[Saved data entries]
::::::::::

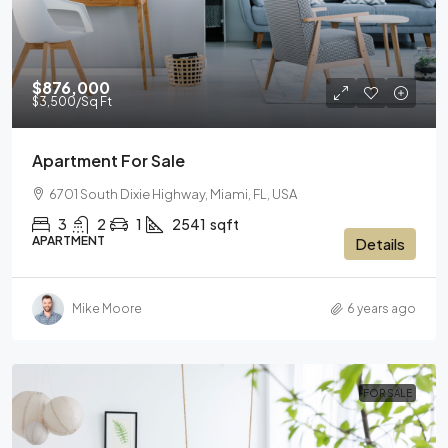
$876,000
$3,500
/Sq Ft
Apartment For Sale
6701 South Dixie Highway, Miami, FL, USA
3
2
1
2541
sqft
APARTMENT
Details
Mike Moore
6 years ago
FOR SALE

::::::::::

_Problem statement:_
All entries above are to be set down word for word, and the pictures are to be left out.

_Exercise output:_
$876,000
$3,500
/Sq Ft
Apartment For Sale
6701 South Dixie Highway, Miami, FL, USA
3
2
1
2541
sqft
APARTMENT
Details
Mike Moore
6 years ago
FOR SALE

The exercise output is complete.